You can include any one or more of the following...
  • Goals - What direction you want the relationship to go and where things are going to progress. Sometimes having a clear and well defined goal can help keep the direction of the relationship toward that goal as opposed to just having some ambiguous, undefined ideas that the relationship may or may not resemble two years down the road.
  • Limits, Issues, and General Knowledge Regarding Your Slave - This could be quite a large section, but I try to include all the important bullet points that I need to remember in regards to things about my girl that influence my decisions now and in the future. Does she have exceptionally dry skin and therefore her shaving below the neck for you can pose a health problem? Is she a vegan and has a core value against wearing leather collars? Does she have any health issues that need to be taken into account regarding your decisions like an allergy to a certain form of clothing? Does she have trust issues or emotional defenses that you need to deal with? Is she scared that she is not going to be able to continue her career under your rule? How do all these things effect your progression toward your goals above? What ways can you deal with or resolve these things?

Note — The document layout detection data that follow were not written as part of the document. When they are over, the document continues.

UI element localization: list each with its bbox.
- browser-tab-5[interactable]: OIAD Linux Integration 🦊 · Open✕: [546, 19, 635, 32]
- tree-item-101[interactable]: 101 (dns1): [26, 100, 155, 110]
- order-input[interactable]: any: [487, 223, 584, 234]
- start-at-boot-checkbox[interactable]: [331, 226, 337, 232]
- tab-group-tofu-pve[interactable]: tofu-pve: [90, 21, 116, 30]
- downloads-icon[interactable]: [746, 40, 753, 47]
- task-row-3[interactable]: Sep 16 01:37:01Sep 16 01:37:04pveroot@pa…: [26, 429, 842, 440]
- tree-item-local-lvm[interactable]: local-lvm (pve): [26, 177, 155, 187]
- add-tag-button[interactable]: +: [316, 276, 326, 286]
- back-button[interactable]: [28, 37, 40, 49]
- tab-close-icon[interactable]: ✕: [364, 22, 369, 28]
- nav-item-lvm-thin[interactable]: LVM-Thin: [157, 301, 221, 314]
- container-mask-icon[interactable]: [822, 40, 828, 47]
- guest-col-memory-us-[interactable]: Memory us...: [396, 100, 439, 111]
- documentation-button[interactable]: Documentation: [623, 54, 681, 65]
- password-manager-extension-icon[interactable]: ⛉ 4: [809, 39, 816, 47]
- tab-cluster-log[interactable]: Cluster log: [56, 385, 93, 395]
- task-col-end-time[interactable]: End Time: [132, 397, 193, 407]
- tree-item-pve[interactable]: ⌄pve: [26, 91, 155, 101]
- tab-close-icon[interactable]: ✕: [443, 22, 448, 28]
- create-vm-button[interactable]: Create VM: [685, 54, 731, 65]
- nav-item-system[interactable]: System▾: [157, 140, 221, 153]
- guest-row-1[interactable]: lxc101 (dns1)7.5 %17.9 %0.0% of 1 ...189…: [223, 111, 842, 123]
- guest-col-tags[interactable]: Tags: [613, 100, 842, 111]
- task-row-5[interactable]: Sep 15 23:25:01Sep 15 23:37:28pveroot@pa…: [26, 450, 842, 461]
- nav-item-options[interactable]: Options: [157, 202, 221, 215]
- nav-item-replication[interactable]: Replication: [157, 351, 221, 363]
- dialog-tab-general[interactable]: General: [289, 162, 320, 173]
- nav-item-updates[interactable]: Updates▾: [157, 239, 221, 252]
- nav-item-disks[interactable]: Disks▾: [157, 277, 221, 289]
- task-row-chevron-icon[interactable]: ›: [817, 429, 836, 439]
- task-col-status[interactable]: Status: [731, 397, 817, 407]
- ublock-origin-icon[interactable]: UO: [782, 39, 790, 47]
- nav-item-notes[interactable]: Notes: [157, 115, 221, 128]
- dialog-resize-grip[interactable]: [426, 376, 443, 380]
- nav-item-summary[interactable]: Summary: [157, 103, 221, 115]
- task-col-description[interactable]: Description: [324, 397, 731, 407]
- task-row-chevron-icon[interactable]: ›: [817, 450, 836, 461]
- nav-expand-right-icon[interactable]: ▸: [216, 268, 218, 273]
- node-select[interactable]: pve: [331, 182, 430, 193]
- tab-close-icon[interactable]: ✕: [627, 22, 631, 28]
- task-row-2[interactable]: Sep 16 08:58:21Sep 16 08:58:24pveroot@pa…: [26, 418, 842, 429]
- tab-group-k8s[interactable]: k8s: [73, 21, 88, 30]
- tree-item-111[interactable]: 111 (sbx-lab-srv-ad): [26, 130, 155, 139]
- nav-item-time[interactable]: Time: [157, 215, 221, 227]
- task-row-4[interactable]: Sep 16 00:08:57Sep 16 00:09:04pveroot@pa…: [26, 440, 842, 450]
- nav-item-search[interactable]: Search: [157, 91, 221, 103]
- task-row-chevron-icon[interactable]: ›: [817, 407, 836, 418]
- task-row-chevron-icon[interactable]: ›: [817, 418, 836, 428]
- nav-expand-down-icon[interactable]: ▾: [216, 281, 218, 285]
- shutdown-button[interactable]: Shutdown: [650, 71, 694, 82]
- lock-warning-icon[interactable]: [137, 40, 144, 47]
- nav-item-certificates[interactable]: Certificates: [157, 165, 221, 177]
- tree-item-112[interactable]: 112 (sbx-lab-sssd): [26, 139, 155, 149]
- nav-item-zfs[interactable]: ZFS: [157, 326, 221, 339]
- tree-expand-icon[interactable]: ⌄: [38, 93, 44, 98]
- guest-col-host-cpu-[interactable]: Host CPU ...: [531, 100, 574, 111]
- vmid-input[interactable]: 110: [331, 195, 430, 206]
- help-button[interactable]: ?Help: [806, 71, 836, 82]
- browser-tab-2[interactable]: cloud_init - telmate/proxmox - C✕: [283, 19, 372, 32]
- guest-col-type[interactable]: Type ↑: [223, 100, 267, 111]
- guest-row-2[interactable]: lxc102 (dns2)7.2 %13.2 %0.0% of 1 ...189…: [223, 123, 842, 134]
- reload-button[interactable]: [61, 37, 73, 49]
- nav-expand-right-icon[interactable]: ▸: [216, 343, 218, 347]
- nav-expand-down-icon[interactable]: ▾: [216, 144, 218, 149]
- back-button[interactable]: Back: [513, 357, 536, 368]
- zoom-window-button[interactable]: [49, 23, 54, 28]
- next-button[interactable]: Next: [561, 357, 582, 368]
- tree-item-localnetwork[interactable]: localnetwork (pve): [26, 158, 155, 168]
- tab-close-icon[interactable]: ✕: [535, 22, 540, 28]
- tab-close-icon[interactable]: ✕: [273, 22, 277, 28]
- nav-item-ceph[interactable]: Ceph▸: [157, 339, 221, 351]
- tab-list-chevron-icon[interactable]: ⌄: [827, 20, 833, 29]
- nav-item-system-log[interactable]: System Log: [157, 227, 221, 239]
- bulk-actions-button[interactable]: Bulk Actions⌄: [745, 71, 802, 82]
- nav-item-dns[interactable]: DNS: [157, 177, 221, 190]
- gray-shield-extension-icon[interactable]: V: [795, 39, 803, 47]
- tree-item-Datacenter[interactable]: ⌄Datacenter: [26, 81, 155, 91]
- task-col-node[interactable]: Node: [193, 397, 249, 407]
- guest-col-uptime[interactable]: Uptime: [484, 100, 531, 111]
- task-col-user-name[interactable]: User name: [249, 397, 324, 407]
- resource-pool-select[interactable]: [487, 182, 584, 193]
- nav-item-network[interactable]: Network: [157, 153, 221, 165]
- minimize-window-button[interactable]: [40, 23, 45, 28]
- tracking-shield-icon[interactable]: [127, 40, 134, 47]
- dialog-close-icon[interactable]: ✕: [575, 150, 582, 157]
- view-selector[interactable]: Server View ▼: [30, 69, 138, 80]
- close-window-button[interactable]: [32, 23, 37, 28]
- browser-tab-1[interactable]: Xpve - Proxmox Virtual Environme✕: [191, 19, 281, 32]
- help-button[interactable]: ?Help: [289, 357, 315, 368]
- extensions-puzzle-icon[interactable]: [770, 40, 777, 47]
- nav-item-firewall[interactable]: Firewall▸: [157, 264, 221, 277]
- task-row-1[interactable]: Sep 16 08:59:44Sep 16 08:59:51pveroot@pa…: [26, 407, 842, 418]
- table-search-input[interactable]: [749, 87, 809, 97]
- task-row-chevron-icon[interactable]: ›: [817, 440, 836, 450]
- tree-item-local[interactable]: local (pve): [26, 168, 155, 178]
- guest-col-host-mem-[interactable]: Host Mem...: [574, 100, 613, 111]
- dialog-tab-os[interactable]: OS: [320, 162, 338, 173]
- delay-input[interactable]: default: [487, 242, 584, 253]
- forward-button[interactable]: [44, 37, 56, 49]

  • Core Concepts of the Relationship - What do you consider to be the founding elements of your relationship and what your relationship is all about?
  • Your Ethics - What codes of behavior can your girl consistently expect you to honor and uphold to when making decisions about her that give her a basis for trusting you to direct the course of her life?
  • Rules, Protocols, and Rituals - Will she be wearing a collar 24/7 even during work and around family? Will she call you Master or Sir and how will she handle that in public? What are things you expect her to consistently do without you constantly telling her?




Dnomyar -> RE: Need advise from one Master to the Other (12/3/2008 9:45:36 AM)

Only saw one contract. A sub I had presented me with a contract she had 2 copies. We went over them and talked over each listing. It was fun. It gives you a way to see each others kinks and talk them over.